Fakat dediğimiz gibi, diasporadaki aşırı milliyetçiler bu gelişmelere nefretle bakıyorlar. Zira onlar dünyayı, bütün Türklerin Veli Küçük, Ogün Samast ve Kemal Kerinçsiz gibi oldukları konusunda ikna etmeye çalışıyorlar. Türkiye’den yansıyan yaklaşımlar da işlerini en azından bugüne kadar kolaylaştırdı.
Ancak bunun da yavaş yavaş değiştiğini görüyoruz. Türk-Ermeni ilişkilerindeki olumlu gelişmeleri sağlayacak olan da zaten “insani boyuttur.” Siyasetçilerin yapmadıklarını sivil toplum örgütleri ve bireyler yapacaktır.
Haydarpaşa Garı ile Taksim’de önceki gün gerçekleşen “tehciri anma törenleri” bu nedenle önemliydi. Bunlar sayesinde dünya, Türkiye’de herkesin bir Küçük, Samast veya Kerinçsiz olmadığını gördü.

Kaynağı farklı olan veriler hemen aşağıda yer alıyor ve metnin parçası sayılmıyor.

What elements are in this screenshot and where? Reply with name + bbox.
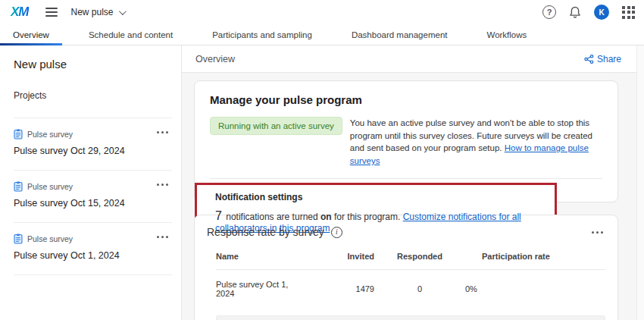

Bu törenlere tahammül edemeyip müdahale etmek isteyenlerin demokratik ifade özgürlüğüne ne denli saygılı oldukları ise ortada. Neyse ki, yaşanan onca çirkin olaydan sonra, polis nihayet gerekli tedbirleri aldı ve bizi dünyaya tekrar utandıracak hadiseler yaşanmadı.
İnsani boyut sayesinde siyasetçilerin nasıl terbiye edilebileceklerinin güzel bir örneği ise CHP Milletvekili Canan Arıtman’dır. Arıtman’ın, Türkiye’de tedavi gören Arthur Manukyan adlı Ermeni vatandaşına Türk vatandaşlığı verilmesi için Erdoğan nezdinde yaptığı girişim gerçekten dikkat çekicidir.

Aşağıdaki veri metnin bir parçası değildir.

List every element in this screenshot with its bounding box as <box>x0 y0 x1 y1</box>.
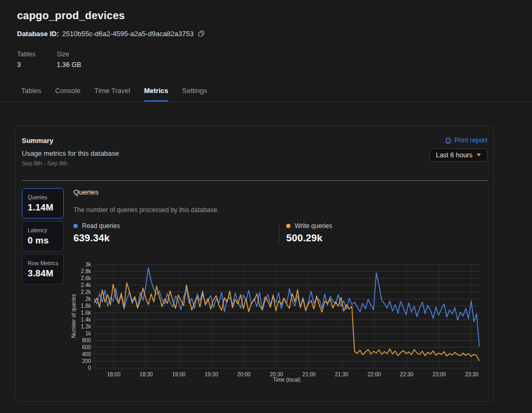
metrics-panel: Summary Usage metrics for this database … <box>15 125 494 402</box>
queries-line-chart: 3k2.8k2.6k2.4k2.2k2k1.8k1.6k1.4k1.2k1k80… <box>68 258 487 387</box>
tab-tables[interactable]: Tables <box>21 87 41 102</box>
stat-tables-label: Tables <box>17 50 36 58</box>
summary-header: Summary Usage metrics for this database … <box>22 137 487 166</box>
time-range-dropdown[interactable]: Last 6 hours <box>429 148 487 162</box>
print-report-link[interactable]: Print report <box>445 137 487 144</box>
y-axis-tick-label: 400 <box>82 351 91 357</box>
stat-tables-value: 3 <box>17 61 36 69</box>
database-id-row: Database ID: 2510b55c-d6a2-4595-a2a5-d9a… <box>17 30 532 38</box>
y-axis-tick-label: 1.4k <box>81 317 92 323</box>
printer-icon <box>445 137 452 144</box>
summary-divider <box>22 180 487 181</box>
x-axis-tick-label: 19:00 <box>172 372 186 377</box>
summary-title: Summary <box>22 137 119 145</box>
y-axis-tick-label: 3k <box>85 262 92 267</box>
tab-settings[interactable]: Settings <box>182 87 207 102</box>
metric-card-value: 0 ms <box>28 235 63 246</box>
tab-console[interactable]: Console <box>55 87 81 102</box>
tab-bar: Tables Console Time Travel Metrics Setti… <box>0 87 532 102</box>
tab-time-travel[interactable]: Time Travel <box>94 87 130 102</box>
stat-tables: Tables 3 <box>17 50 36 69</box>
time-range-value: Last 6 hours <box>436 151 472 159</box>
x-axis-tick-label: 22:30 <box>400 372 413 377</box>
stat-size-value: 1.36 GB <box>57 61 81 69</box>
copy-icon[interactable] <box>198 30 205 37</box>
write-queries-dot-icon <box>286 224 290 228</box>
x-axis-tick-label: 22:00 <box>368 372 381 377</box>
database-stats: Tables 3 Size 1.36 GB <box>17 50 532 69</box>
y-axis-tick-label: 2.8k <box>81 268 92 274</box>
x-axis-title: Time (local) <box>273 377 301 383</box>
tab-metrics[interactable]: Metrics <box>144 87 169 102</box>
metric-card-row-metrics[interactable]: Row Metrics 3.84M <box>22 254 64 284</box>
metric-card-label: Queries <box>28 194 63 200</box>
x-axis-tick-label: 18:00 <box>107 372 120 377</box>
database-id-label: Database ID: <box>17 30 59 38</box>
metric-card-list: Queries 1.14M Latency 0 ms Row Metrics 3… <box>22 188 64 390</box>
metric-card-label: Row Metrics <box>28 260 63 266</box>
y-axis-tick-label: 800 <box>82 338 91 343</box>
metrics-body: Queries 1.14M Latency 0 ms Row Metrics 3… <box>22 188 487 390</box>
write-queries-value: 500.29k <box>286 232 485 244</box>
y-axis-tick-label: 1.8k <box>81 303 92 309</box>
x-axis-tick-label: 23:00 <box>433 372 446 377</box>
x-axis-tick-label: 21:00 <box>302 372 315 377</box>
summary-subtitle: Usage metrics for this database <box>22 149 119 157</box>
page-title: capgo_prod_devices <box>17 10 532 22</box>
y-axis-tick-label: 1.6k <box>81 310 92 316</box>
read-queries-value: 639.34k <box>73 232 279 244</box>
summary-text-block: Summary Usage metrics for this database … <box>22 137 119 166</box>
database-id-value: 2510b55c-d6a2-4595-a2a5-d9aca82a3753 <box>62 30 194 38</box>
y-axis-title: Number of queries <box>71 294 77 338</box>
x-axis-tick-label: 18:30 <box>139 372 153 377</box>
y-axis-tick-label: 2.6k <box>81 275 92 281</box>
y-axis-tick-label: 0 <box>88 365 91 371</box>
database-metrics-page: capgo_prod_devices Database ID: 2510b55c… <box>0 0 532 413</box>
stat-size-label: Size <box>57 50 81 58</box>
metric-card-value: 1.14M <box>28 203 63 213</box>
x-axis-tick-label: 21:30 <box>335 372 348 377</box>
x-axis-tick-label: 20:00 <box>237 372 251 377</box>
write-queries-total: Write queries 500.29k <box>279 222 485 244</box>
queries-section-description: The number of queries processed by this … <box>73 206 487 214</box>
summary-date-range: Sep 8th - Sep 8th <box>22 160 119 166</box>
read-queries-line <box>94 268 479 347</box>
read-queries-label: Read queries <box>82 222 120 230</box>
y-axis-tick-label: 2k <box>85 296 92 302</box>
y-axis-tick-label: 200 <box>82 358 91 364</box>
queries-section: Queries The number of queries processed … <box>73 188 487 390</box>
metric-card-value: 3.84M <box>28 268 63 279</box>
chevron-down-icon <box>477 154 481 156</box>
y-axis-tick-label: 1.2k <box>81 324 92 330</box>
metric-card-latency[interactable]: Latency 0 ms <box>22 221 64 251</box>
y-axis-tick-label: 1k <box>85 331 92 336</box>
summary-controls: Print report Last 6 hours <box>429 137 487 162</box>
metric-card-queries[interactable]: Queries 1.14M <box>22 188 64 218</box>
x-axis-tick-label: 23:30 <box>465 372 478 377</box>
query-totals-row: Read queries 639.34k Write queries 500.2… <box>73 222 487 244</box>
queries-section-title: Queries <box>73 188 487 196</box>
y-axis-tick-label: 2.2k <box>81 289 92 295</box>
queries-chart-container: 3k2.8k2.6k2.4k2.2k2k1.8k1.6k1.4k1.2k1k80… <box>68 258 487 390</box>
write-queries-label: Write queries <box>295 222 332 230</box>
stat-size: Size 1.36 GB <box>57 50 81 69</box>
write-queries-line <box>94 283 479 361</box>
metric-card-label: Latency <box>28 227 63 233</box>
y-axis-tick-label: 600 <box>82 344 91 350</box>
read-queries-legend: Read queries <box>73 222 279 230</box>
print-report-label: Print report <box>454 137 487 144</box>
write-queries-legend: Write queries <box>286 222 485 230</box>
read-queries-total: Read queries 639.34k <box>73 222 279 244</box>
y-axis-tick-label: 2.4k <box>81 282 92 288</box>
x-axis-tick-label: 19:30 <box>205 372 218 377</box>
read-queries-dot-icon <box>73 224 78 228</box>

Arıtman’ın bile sonunda, Ermeniler konusunda kendi marifetiyle kendisine yüklediği ve CHP’yi de zora sokan gayrıinsani ve çirkin görüntüden rahatsız olmaya başladığı anlaşılıyor.
Bu arada, Erivan’da Türk bayrağını yakıp milletlerinin çirkin yüzünü gösteren Taşnakları kınıyoruz. Aldığımız mesajlar, duyarlı Ermenilerin bundan utandıklarını gösteriyor. İster Türkiye’de yakılan İsrail, Çin veya ABD bayrakları olsun, ister başka ülkelerde yakılan Türk bayrakları olsun, bunlar milletlere saygınlık getiren şeyler değil.
Son olarak da Dışişleri Bakanı Davutoğlu’nun bazı sözlerine değinmek istiyoruz. Obama’nın 24 Nisan mesajı için bir açıklama yapan Davutoğlu şunları söyledi:
“Tarihin ancak ve ancak tarihçiler tarafından araştırılabileceğine ve bu tür tarihi olayların, o tarihi olaylarla doğrudan ilgili ülkeler, toplumlar arasında konuşulabileceğine inanıyoruz. Bunun siyasi boyutu olmamalı.”
Bunlar elbette ki bir akademisyene yakışan güzel sözlerdir. Ancak, Türkiye kadar, demokratik olduğunu iddia eden, fakat katı bir “resmi tarihçilik” anlayışı çerçevesinde tarihini her yönüyle “siyasallaştırmış” olan bir başka ülke var mı acaba?
Y. Hakan Erdem’in “Tarihlenk” veya Murat Belge’nin “Genesis” adlı kitapları, bu açıdan nerede durduğumuzu somut örnekleriyle ortaya koyan önemli çalışmalardır. Konuyu merak edenlere tavsiye ederiz.